Thank you, Victoria. So we are in slide number 13 of the presentation. And in summary, I would like to say that MHP continues to implement and evolve its strategy in order to run business smoothly and efficiently. First of all, we continue to transform and the culinary campaign is progressing. A new concept of meat market 2.0 version, which is a combination of sales of meat and culinary products, has been launched together with our franchisees. Additional 100 meat markets are planned to be opened by the year end. MHP R&D Center is planned to be launched this June. And the new product development, mini MHP facilities, and demo format for partners will be launched as you understand, very soon. Second, as usual, and taking into account current food price challenge particularly, MHP continues to work on production efficiency increase group-wide. Third, we continue to explore M&A opportunities and different partnership cooperation around the world. And finally, MHP sets a target to become a carbon-neutral company by 2030, And as one of our steps forward, and at the moment, together with Alltech, we are on our way to calculate MHP CO2 and its equivalent impact across all business segments separately and together. So what do we expect going forward? Definitely, we expect poultry prices in our major markets to continue its growth, driven by grain price increase. We expect visibly improvement improving trends to impact more favorably on our business over the next several months. Prices both on the domestic and international markets are expected to remain strong for the balance of the year.

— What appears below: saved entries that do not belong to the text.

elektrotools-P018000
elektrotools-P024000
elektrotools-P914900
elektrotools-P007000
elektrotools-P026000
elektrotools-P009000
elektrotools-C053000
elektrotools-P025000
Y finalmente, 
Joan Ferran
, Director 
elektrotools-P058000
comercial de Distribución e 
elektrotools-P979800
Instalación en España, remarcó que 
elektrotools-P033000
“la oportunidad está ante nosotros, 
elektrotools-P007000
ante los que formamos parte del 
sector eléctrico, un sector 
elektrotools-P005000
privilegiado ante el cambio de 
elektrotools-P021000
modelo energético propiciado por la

We expect grain prices, although unusually volatile recently, so have been increasing, and we see that they have been increasing substantially since the second half of 2020. And this strengthening trend is currently expected to continue. And definitely we see the gradual scaling of a culinary transformation. Before we start Q&A session, I would like to say that taking into account volatile grain market, it is too early to predict an improved outlook for the full year and how exactly it will be realized by the end of the year. But we are currently optimistic that MHP will at least meet current expectations in 2021. Strong farming results should compensate for weaker poultry profitability and provide MHP for some upside to our full-year EBITDA outlook. Thank you very much. We are ready for questions.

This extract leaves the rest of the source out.